CAMPAIGN 2012

Did Perry Have Another 'Oops' Moment?

Updated: January 13, 2012 | 1:56 p.m.
January 13, 2012 | 9:23 a.m.
Dave Einsel/AP

Republican presidential candidate Rick Perry

BLUFFTON, S.C.--Texas Gov. Rick Perry’s enthusiasm for cutting the federal government expanded to include the Interior Department in a radio interview Friday, although he seemed to forget to include Education, a favorite for the chopping block, when asked which federal departments he would cut.

Perry was doing an interview with WTKS 1290, a talk-radio station in Savannah, Ga. When the host asked him which government departments he would cut, he said “Three right off the bat; you know, Commerce, Interior, and Energy are three that you think of.”

Perry notoriously forgot one of the three departments during a Nov. 9 debate in Michigan, leading him to quip, “Oops.” He later recalled that the three he’d like to cut are Education, Energy, and Commerce.

When asked later in radio program whether he’d also cut the Education Department, which he frequently mentions on the stump, Perry said, “Well, your common sense tells you that the citizens of South Carolina, your governor, the Legislature, your school administrators and school board, parents, teachers know substantially better how to educate your children in South Carolina than some bureaucrat in Washington, D.C.”

Perry spokesman Mark Miner said after the show that the governor’s answer was in keeping with his philosophy. “It shouldn't be surprising the governor’s talking about another agency that needs to be looked at and cut,” Miner said. “He’s serious when he talks about reforming Washington and going there.”

At an event in Hilton Head just minutes after the radio interview, Perry talked about the need to alter the Interior Department to open up federal lands and waters for energy exploration, but did not quite as far as he had earlier in calling for it to be eliminated.

“I talked about the Department of Interior this morning, an agency that we need to either consolidate or truly rework, where that we open up our federal lands and waters, that we get these agencies consolidated down or completely removed,” he said.

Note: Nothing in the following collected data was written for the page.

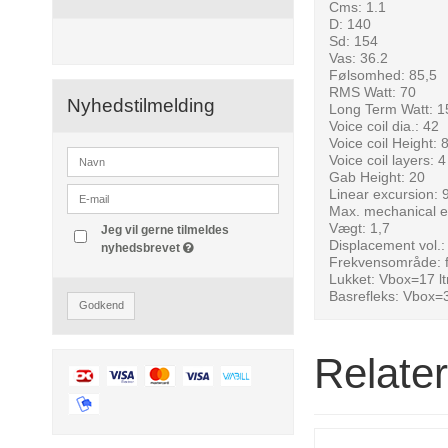
Cms: 1.1
D: 140
Sd: 154
Vas: 36.2
Følsomhed: 85,5
RMS Watt: 70
Nyhedstilmelding
Long Term Watt: 1
Voice coil dia.: 42
Voice coil Height: 
Voice coil layers: 4
Gab Height: 20
Linear excursion: 
Max. mechanical e
Vægt: 1,7
Jeg vil gerne tilmeldes
Displacement vol.:
nyhedsbrevet
Frekvensområde: 
Lukket: Vbox=17 lt
Basrefleks: Vbox=3
Godkend
Relate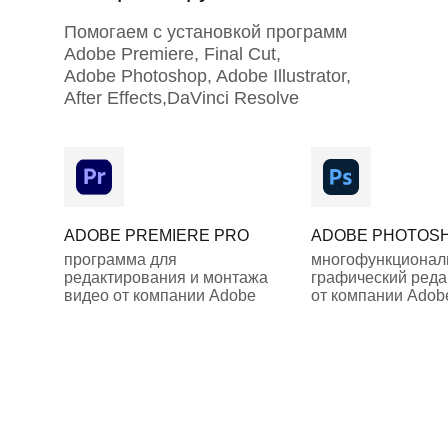
Помогаем с установкой программ
Adobe Premiere, Final Cut,
Adobe Photoshop, Adobe Illustrator,
After Effects,DaVinci Resolve
ADOBE PREMIERE PRO
ADOBE PHOTOS
программа для
многофункциона
редактирования и монтажа
графический реда
видео от компании Adobe
от компании Adob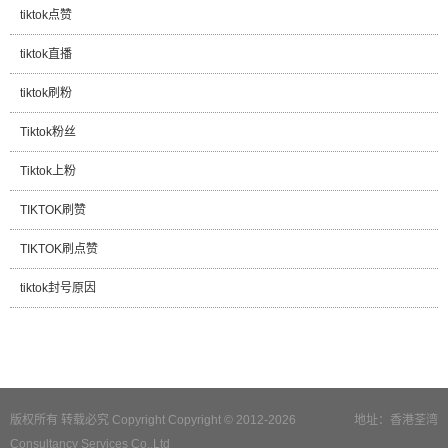
tiktok点赞
tiktok直播
tiktok刷粉
Tiktok粉丝
Tiktok上粉
TIKTOK刷赞
TIKTOK刷点赞
tiktok封号原因
版权所有 转载必究 Copyright Copyright © 2012-2026
地址：香港荃湾
Consultancy Services Co.,Ltd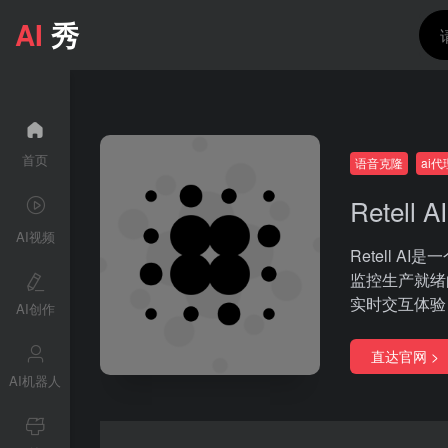
AI
秀
首页
语音克隆
ai
Retell AI
AI视频
Retell 
监控生产就绪
实时交互体验
AI创作
直达官网 >
AI机器人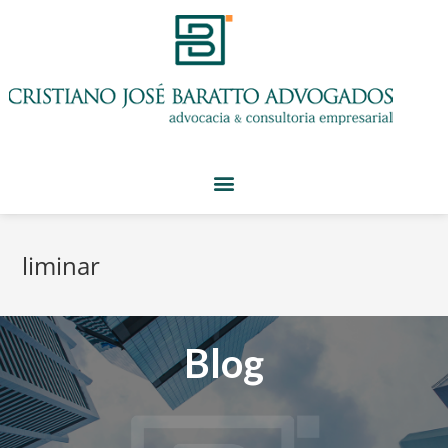
liminar
Blog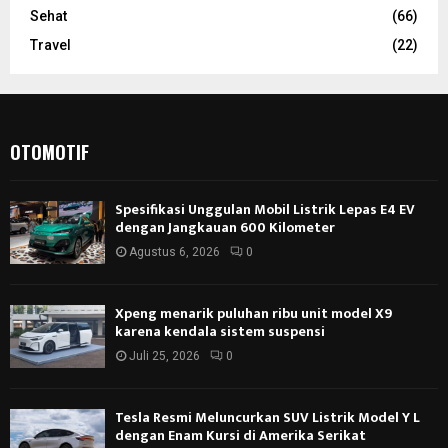
Sehat
(66)
Travel
(22)
OTOMOTIF
Spesifikasi Unggulan Mobil Listrik Lepas E4 EV
dengan Jangkauan 600 Kilometer
Agustus 6, 2026
0
Xpeng menarik puluhan ribu unit model X9
karena kendala sistem suspensi
Juli 25, 2026
0
Tesla Resmi Meluncurkan SUV Listrik Model Y L
dengan Enam Kursi di Amerika Serikat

He quickly pivoted to the issue of axing Education. “I have no idea why we have a Department of Education. I mean, why would we send money to Washington D.C. and ask them to tell us how to educate our children? And they skim off a billion dollars for administrative costs and then they pick winners and losers in the states?” he asked the audience, to applause.
 
When asked by a reporter after the event if he had misspoken in the radio interview, Perry demurred. “We talked about Education as well. Yeah, we talked about all of them. Or we talked about a host of them,” he said.